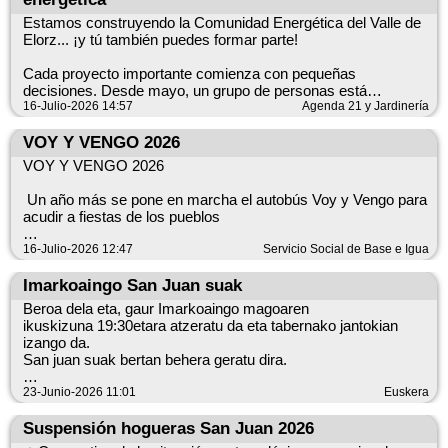
Estamos construyendo la Comunidad Energética del Valle de
Elorz... ¡y tú también puedes formar parte!
https://es.patronbase.com/_Noain/Productions
Cada proyecto importante comienza con pequeñas
decisiones. Desde mayo, un grupo de personas está
dedicando su tiempo y esfuerzo para hacer realidad la futura
16-Julio-2026 14:57
Agenda 21 y Jardinería
Comunidad Energética del municipio. Muy pronto se
presentará el resultado de este trabajo y la comunidad abrirá
VOY Y VENGO 2026
sus puertas a toda la ciudadanía.
VOY Y VENGO 2026
Hoy te invitamos a participar de una forma muy sencilla:
Un año más se pone en marcha el autobús Voy y Vengo para
ayúdanos a elegir su nombre.
acudir a fiestas de los pueblos
Tica en el enlace: https://forms.gle/aQ5vDay2HNjs1WHWA
Voy y Vengo es un servicio para disfrutar las fiestas de forma
16-Julio-2026 12:47
Servicio Social de Base e Igua
segura. Lo organiza la Mancomunidad de Servicios Sociales
junto con tu Ayuntamiento
Imarkoaingo San Juan suak
Beroa dela eta, gaur Imarkoaingo magoaren
Voy y Vengo jaietaz modu seguruan gozatzeko zerbitzua da.
ikuskizuna 19:30etara atzeratu da eta tabernako jantokian
izango da.
Oinarrizko Gizarte Zerbitzuen Mankomunitateak antolatzen du
San juan suak bertan behera geratu dira.
zure Udalarekin batera.
Hoy tenemos mago en Imarkoain, debido al calor sera a las
23-Junio-2026 11:01
Euskera
Calendario de autobuses / Autobusen egutegia
19:30 en el comedor del bar.
Las hogueras se suspenden.
Suspensión hogueras San Juan 2026
Julio/Uztaila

########

- [Work to be completed] Every line of the material must be repeated exactly; pictures stay out.

- [Answer section]
Estamos construyendo la Comunidad Energética del Valle de
Elorz... ¡y tú también puedes formar parte!
https://es.patronbase.com/_Noain/Productions
Cada proyecto importante comienza con pequeñas
decisiones. Desde mayo, un grupo de personas está
dedicando su tiempo y esfuerzo para hacer realidad la futura
16-Julio-2026 14:57
Agenda 21 y Jardinería
Comunidad Energética del municipio. Muy pronto se
presentará el resultado de este trabajo y la comunidad abrirá
VOY Y VENGO 2026
sus puertas a toda la ciudadanía.
VOY Y VENGO 2026
Hoy te invitamos a participar de una forma muy sencilla:
Un año más se pone en marcha el autobús Voy y Vengo para
ayúdanos a elegir su nombre.
acudir a fiestas de los pueblos
Tica en el enlace: https://forms.gle/aQ5vDay2HNjs1WHWA
Voy y Vengo es un servicio para disfrutar las fiestas de forma
16-Julio-2026 12:47
Servicio Social de Base e Igua
segura. Lo organiza la Mancomunidad de Servicios Sociales
junto con tu Ayuntamiento
Imarkoaingo San Juan suak
Beroa dela eta, gaur Imarkoaingo magoaren
Voy y Vengo jaietaz modu seguruan gozatzeko zerbitzua da.
ikuskizuna 19:30etara atzeratu da eta tabernako jantokian
izango da.
Oinarrizko Gizarte Zerbitzuen Mankomunitateak antolatzen du
San juan suak bertan behera geratu dira.
zure Udalarekin batera.
Hoy tenemos mago en Imarkoain, debido al calor sera a las
23-Junio-2026 11:01
Euskera
Calendario de autobuses / Autobusen egutegia
19:30 en el comedor del bar.
Las hogueras se suspenden.
Suspensión hogueras San Juan 2026
Julio/Uztaila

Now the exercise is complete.